◆ **EXERCISE REQUIREMENTS**
Because only the text is wanted, repeat the records below exactly and omit the pictures.

──────────────────────────────

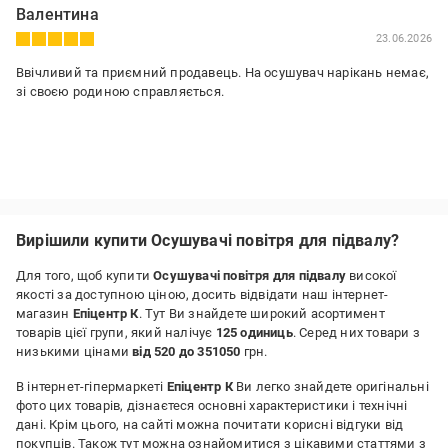
Валентина
23.06.2026
Ввічливий та приємний продавець. На осушувач нарікань немає,
зі своєю родиною справляється.
Вирішили купити Осушувачі повітря для підвалу?
Для того, щоб купити
Осушувачі повітря для підвалу
високої
якості за доступною ціною, досить відвідати наш інтернет-
магазин
Епіцентр К
. Тут Ви знайдете широкий асортимент
товарів цієї групи, який налічує
125 одиниць
. Серед них товари з
низькими цінами
від 520 до 351050
грн.
В інтернет-гіпермаркеті
Епіцентр К
Ви легко знайдете оригінальні
фото цих товарів, дізнаєтеся основні характеристики і технічні
дані. Крім цього, на сайті можна почитати корисні відгуки від
покупців. Також тут можна ознайомитися з цікавими статтями з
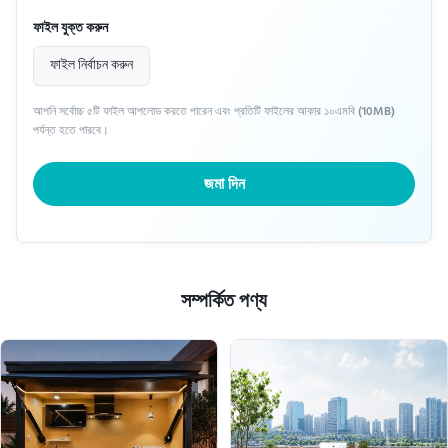
ফাইল যুক্ত করুন
ফাইল নির্বাচন করুন
আপনি সর্বোচ্চ ৫টি ফাইল আপলোড করতে পারেন এবং প্রতিটি ফাইলের আকার ১০এমবি (10MB)
পর্যন্ত হতে পারবে।
জমা দিন
সম্পর্কিত পণ্য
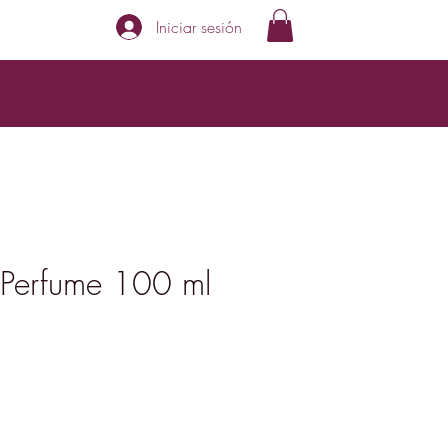
Iniciar sesión
 Perfume 100 ml
Precio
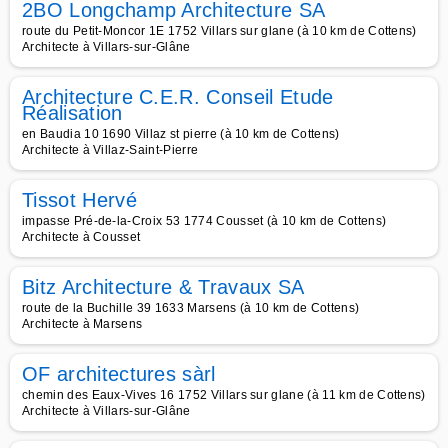
2BO Longchamp Architecture SA
route du Petit-Moncor 1E 1752 Villars sur glane (à 10 km de Cottens)
Architecte à Villars-sur-Glâne
Architecture C.E.R. Conseil Etude
Réalisation
en Baudia 10 1690 Villaz st pierre (à 10 km de Cottens)
Architecte à Villaz-Saint-Pierre
Tissot Hervé
impasse Pré-de-la-Croix 53 1774 Cousset (à 10 km de Cottens)
Architecte à Cousset
Bitz Architecture & Travaux SA
route de la Buchille 39 1633 Marsens (à 10 km de Cottens)
Architecte à Marsens
OF architectures sàrl
chemin des Eaux-Vives 16 1752 Villars sur glane (à 11 km de Cottens)
Architecte à Villars-sur-Glâne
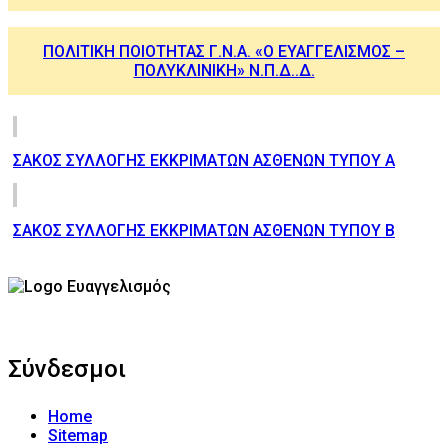
ΠΟΛΙΤΙΚΗ ΠΟΙΟΤΗΤΑΣ Γ.Ν.Α. «Ο ΕΥΑΓΓΕΛΙΣΜΟΣ –
ΠΟΛΥΚΛΙΝΙΚΗ» Ν.Π.Δ..Δ.
ΣΑΚΟΣ ΣΥΛΛΟΓΗΣ ΕΚΚΡΙΜΑΤΩΝ ΑΣΘΕΝΩΝ ΤΥΠΟΥ Α
ΣΑΚΟΣ ΣΥΛΛΟΓΗΣ ΕΚΚΡΙΜΑΤΩΝ ΑΣΘΕΝΩΝ ΤΥΠΟΥ Β
Σύνδεσμοι
Home
Sitemap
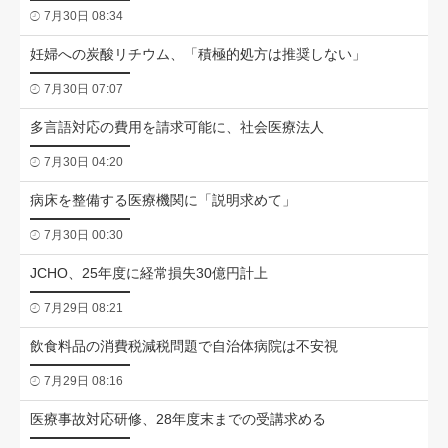
7月30日 08:34
妊婦への炭酸リチウム、「積極的処方は推奨しない」
7月30日 07:07
多言語対応の費用を請求可能に、社会医療法人
7月30日 04:20
病床を整備する医療機関に「説明求めて」
7月30日 00:30
JCHO、25年度に経常損失30億円計上
7月29日 08:21
飲食料品の消費税減税問題で自治体病院は不安視
7月29日 08:16
医療事故対応研修、28年度末までの受講求める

──────────────────────────────

◆ **SOLUTION TO THIS EXERCISE**
Валентина
23.06.2026
Ввічливий та приємний продавець. На осушувач нарікань немає,
зі своєю родиною справляється.
Вирішили купити Осушувачі повітря для підвалу?
Для того, щоб купити
Осушувачі повітря для підвалу
високої
якості за доступною ціною, досить відвідати наш інтернет-
магазин
Епіцентр К
. Тут Ви знайдете широкий асортимент
товарів цієї групи, який налічує
125 одиниць
. Серед них товари з
низькими цінами
від 520 до 351050
грн.
В інтернет-гіпермаркеті
Епіцентр К
Ви легко знайдете оригінальні
фото цих товарів, дізнаєтеся основні характеристики і технічні
дані. Крім цього, на сайті можна почитати корисні відгуки від
покупців. Також тут можна ознайомитися з цікавими статтями з
ফাইল যুক্ত করুন
ফাইল নির্বাচন করুন
আপনি সর্বোচ্চ ৫টি ফাইল আপলোড করতে পারেন এবং প্রতিটি ফাইলের আকার ১০এমবি (10MB)
পর্যন্ত হতে পারবে।
জমা দিন
সম্পর্কিত পণ্য
Iniciar sesión
 Perfume 100 ml
Precio
2BO Longchamp Architecture SA
route du Petit-Moncor 1E 1752 Villars sur glane (à 10 km de Cottens)
Architecte à Villars-sur-Glâne
Architecture C.E.R. Conseil Etude
Réalisation
en Baudia 10 1690 Villaz st pierre (à 10 km de Cottens)
Architecte à Villaz-Saint-Pierre
Tissot Hervé
impasse Pré-de-la-Croix 53 1774 Cousset (à 10 km de Cottens)
Architecte à Cousset
Bitz Architecture & Travaux SA
route de la Buchille 39 1633 Marsens (à 10 km de Cottens)
Architecte à Marsens
OF architectures sàrl
chemin des Eaux-Vives 16 1752 Villars sur glane (à 11 km de Cottens)
Architecte à Villars-sur-Glâne
ΠΟΛΙΤΙΚΗ ΠΟΙΟΤΗΤΑΣ Γ.Ν.Α. «Ο ΕΥΑΓΓΕΛΙΣΜΟΣ –
ΠΟΛΥΚΛΙΝΙΚΗ» Ν.Π.Δ..Δ.
ΣΑΚΟΣ ΣΥΛΛΟΓΗΣ ΕΚΚΡΙΜΑΤΩΝ ΑΣΘΕΝΩΝ ΤΥΠΟΥ Α
ΣΑΚΟΣ ΣΥΛΛΟΓΗΣ ΕΚΚΡΙΜΑΤΩΝ ΑΣΘΕΝΩΝ ΤΥΠΟΥ Β
Σύνδεσμοι
Home
Sitemap
7月30日 08:34
妊婦への炭酸リチウム、「積極的処方は推奨しない」
7月30日 07:07
多言語対応の費用を請求可能に、社会医療法人
7月30日 04:20
病床を整備する医療機関に「説明求めて」
7月30日 00:30
JCHO、25年度に経常損失30億円計上
7月29日 08:21
飲食料品の消費税減税問題で自治体病院は不安視
7月29日 08:16
医療事故対応研修、28年度末までの受講求める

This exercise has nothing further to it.